In 1594 worden de heerlijke rechten door prinsbisschop Ernest de Bavière aan Thierry Wechter, eerste echtgenoot van Sophie de Hinnisdael, vrouwe van Gutschoven gegeven; vervolgens in het bezit van de families de Tollet (1617), de Blanckart (1711) en de Méan (XVIII). Ca.1670 begint Nicolas-Bernard Tollet, heer van Rijkel en Gutschoven met de bouw van een kasteel, dat wegens geldgebrek nooit afraakte, en weldra een ruïne werd.
Er functioneerde een laathof, van het Blockhuys genaamd.

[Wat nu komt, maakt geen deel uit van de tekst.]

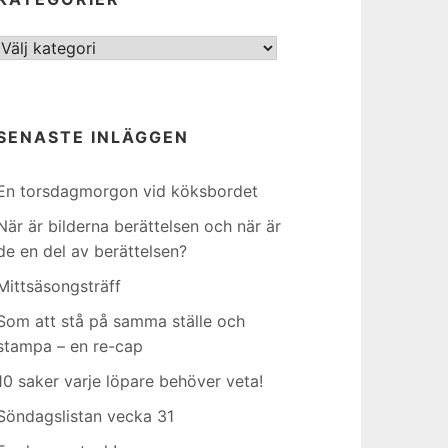
Kategorier
SENASTE INLÄGGEN
En torsdagmorgon vid köksbordet
När är bilderna berättelsen och när är
de en del av berättelsen?
Mittsäsongsträff
Som att stå på samma ställe och
stampa – en re-cap
10 saker varje löpare behöver veta!
Söndagslistan vecka 31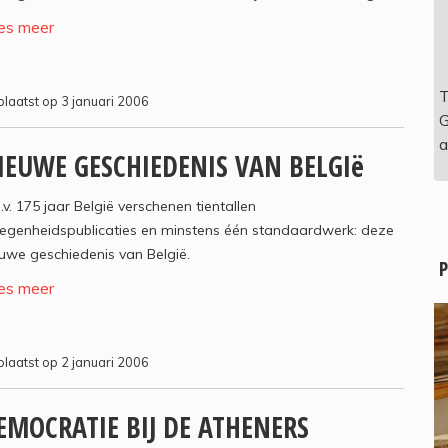
es meer
T
laatst op 3 januari 2006
G
a
IEUWE GESCHIEDENIS VAN BELGIë
.v. 175 jaar België verschenen tientallen
legenheidspublicaties en minstens één standaardwerk: deze
uwe geschiedenis van België.
P
es meer
laatst op 2 januari 2006
EMOCRATIE BIJ DE ATHENERS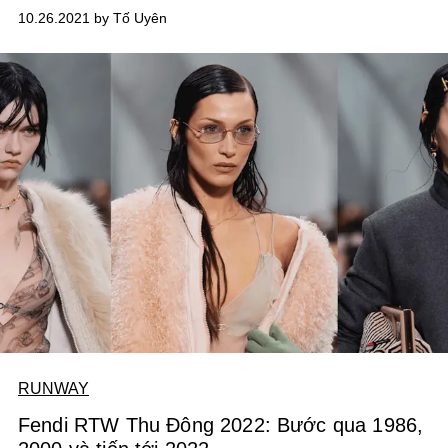
thành công về mặt thương mại của dòng sản phẩm này
10.26.2021 by Tố Uyên
khi chúng là “đứa con tinh thần” của hai cá nhân có ảnh
hưởng lớn trong ngành công nghiệp thời trang. Nhân đôi
Kim, nhân đôi hiệu ứng.
RUNWAY
Fendi RTW Thu Đông 2022: Bước qua 1986,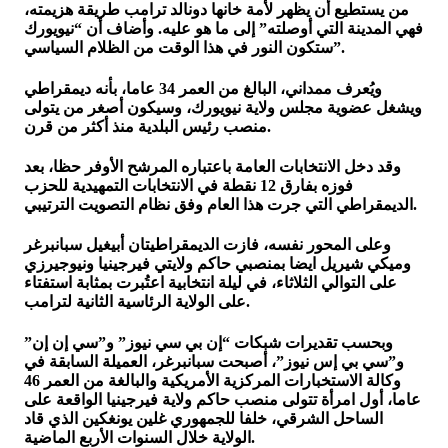
من يستطيع أن يظهر لأمة خانها دونالد ترامب طريقة هزيمته،
فهي المدينة التي أوصلته” إلى ما هو عليه. وأضاف أن “نيويورك
ستكون النور في هذا الوقت من الظلام السياسي”.
ويُعرف ممداني، البالغ من العمر 34 عاما، بأنه ديمقراطي
ويشغل عضوية مجلس ولاية نيويورك، وسيكون أصغر من يتولى
منصب رئيس البلدية منذ أكثر من قرن.
وقد دخل الانتخابات العامة باعتباره المرشح الأوفر حظا، بعد
فوزه بفارق 12 نقطة في الانتخابات التمهيدية للحزب
الديمقراطي التي جرت هذا العام وفق نظام التصويت الترتيبي.
وعلى المحور نفسه، فازت الديمقراطيتان أبيغيل سبانبرغر
وميكي شيريل ايضا بمنصبي حاكم ولايتي فيرجينيا ونيوجيرزي
على التوالي الثلاثاء، في ليلة انتخابية اعتُبرت بمثابة استفتاء
على الولاية الرئاسية الثانية لترامب.
وبحسب تقديرات شبكات “إن بي سي نيوز” و”سي إن إن”
و”سي بي إس نيوز”، أصبحت سبانبرغر، العميلة السابقة في
وكالة الاستخبارات المركزية الأمريكية والبالغة من العمر 46
عاما، أول امرأة تتولى منصب حاكم ولاية فيرجينيا الواقعة على
الساحل الشرقي، خلفا للجمهوري غلين يونغكين الذي قاد
الولاية خلال السنوات الأربع الماضية.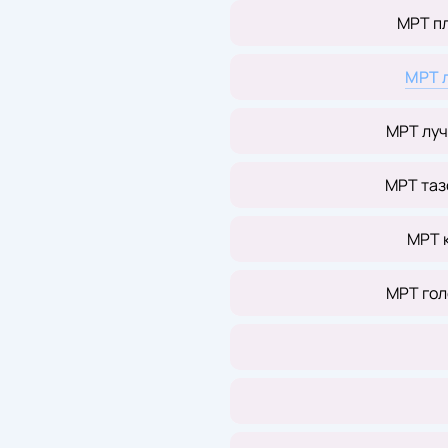
МРТ п
МРТ 
МРТ луч
МРТ таз
МРТ 
МРТ гол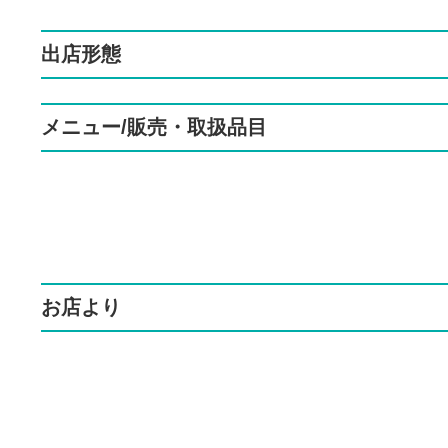
出店形態
メニュー/販売・取扱品目
お店より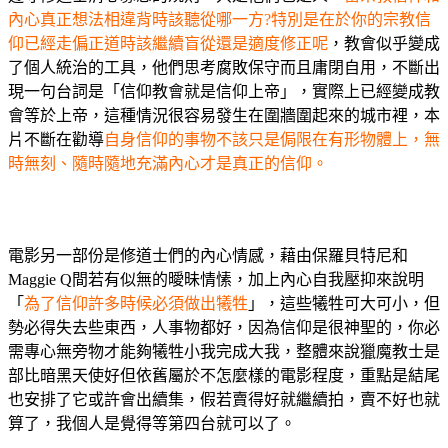
內心真正想法相違背時該聽從哪一方?特別是在於你的宗教信
仰已經走偏正道時該繼續盲從還是適度修正呢
，教會似乎變成
了個人統治的工具，他們思考腐敗保守而且庸閉自用，不斷出
現一句台詞是「信仰教會就是信仰上帝」，實際上已經變成教
會等於上帝，這種情況很容易發生在圍牆圍起來的城市裡，本
片不斷在勸導
自身信仰的事物不該只是侷限在有形物體上，無
時無刻、隨時隨地充滿內心才是真正的信仰。
電影另一部份是修道士們的內心情感，藉由保羅貝特尼和
Maggie Q間若有似無的曖昧情愫，加上內心自我壓抑來說明
「
為了信仰許多時候必須做出犧牲
」，這些犧牲可大可小，但
勢必得失去些東西，人事物都好，因為信仰是很神聖的，你必
需專心無旁物才能夠犧牲小我完成大我，整體來說獵魔教士是
部比暗黑天使好但依舊屬於不怎麼樣的電影程度，重點是結尾
也安排了它或許會出續集，假若賣得好就繼續拍，賣不好也就
算了，我個人是覺得等第四台就可以了。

Op juridisch gebied ressorteerde de schepenbank van Gutschoven onder het Oppergerecht van Vliermaal.
Gutschoven was een Loonse gemeente met een jaarlijks verkozen burgemeester.
Tijdens de oorlogen van Lodewijk XIV heeft het dorp vooral ca.1670 te lijden van militaire opeisingen.
De H.-Drie-Morenkerk of St.-Mauruskerk was een quarta-capella van de kerk van Borgloon en maakte oorspronkelijk deel uit van de parochie van Borgloon. In 1021 wordt het patronaatsrecht en de tienden door prinsbisschop Volbodo aan het O.-L.-Vrouwekapittel van Huy geschonken. De kerk had het dooprecht.
Gutschoven is steeds een landbouwdorp geweest. Het gebrek aan tewerkstelling buiten de landbouw deed het bevolkingsaantal dalen t.o.v. dat van 1900. Meer dan de helft van de actieve bevolking is forens.
Het dorp telde in XVIII B, cf. Ferrariskaart (1771-77), vijf grote gesloten hoeven. De oudste bebouwing is geconcentreerd rondom de kerk, in het N.-gedeelte van de Nieuwe Steenweg, en aan de aansluitdende Wijngaardstraat, wat het dorp het uitzicht geeft van een straatdorp. Dit straatdorp volgt op de O.-valleirand de loop van de Wijerbeek, waaraan de nederzetting waarschijnlijk ontstond. Recente uitbreiding van de bebouwing aan de Nieuwe Steenweg, de Bekstraat en de Gutschovenstraat.
Oppervlakte: 278 ha. Aantal inwoners: 292 (1970).